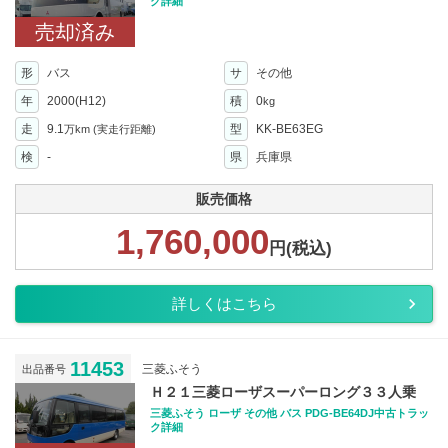
ク詳細
売却済み
形
バス
サ
その他
年
2000(H12)
積
0
kg
走
9.1
型
KK-BE63EG
万km
(実走行距離)
検
-
県
兵庫県
販売価格
1,760,000
円(税込)
詳しくはこちら
11453
三菱ふそう
出品番号
Ｈ２１三菱ローザスーパーロング３３人乗
三菱ふそう ローザ その他 バス PDG-BE64DJ中古トラッ
ク詳細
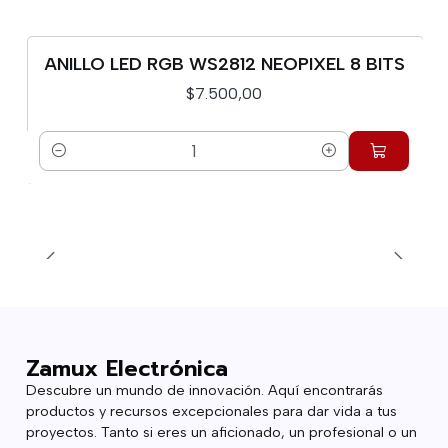
ANILLO LED RGB WS2812 NEOPIXEL 8 BITS
$7.500,00
Cantidad
Zamux Electrónica
Descubre un mundo de innovación. Aquí encontrarás
productos y recursos excepcionales para dar vida a tus
proyectos. Tanto si eres un aficionado, un profesional o un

Exercise goal: Go through the entries above and report each line with the string "三菱ふそう" in it.

Answer section:
三菱ふそう
三菱ふそう ローザ その他 バス PDG-BE64DJ中古トラッ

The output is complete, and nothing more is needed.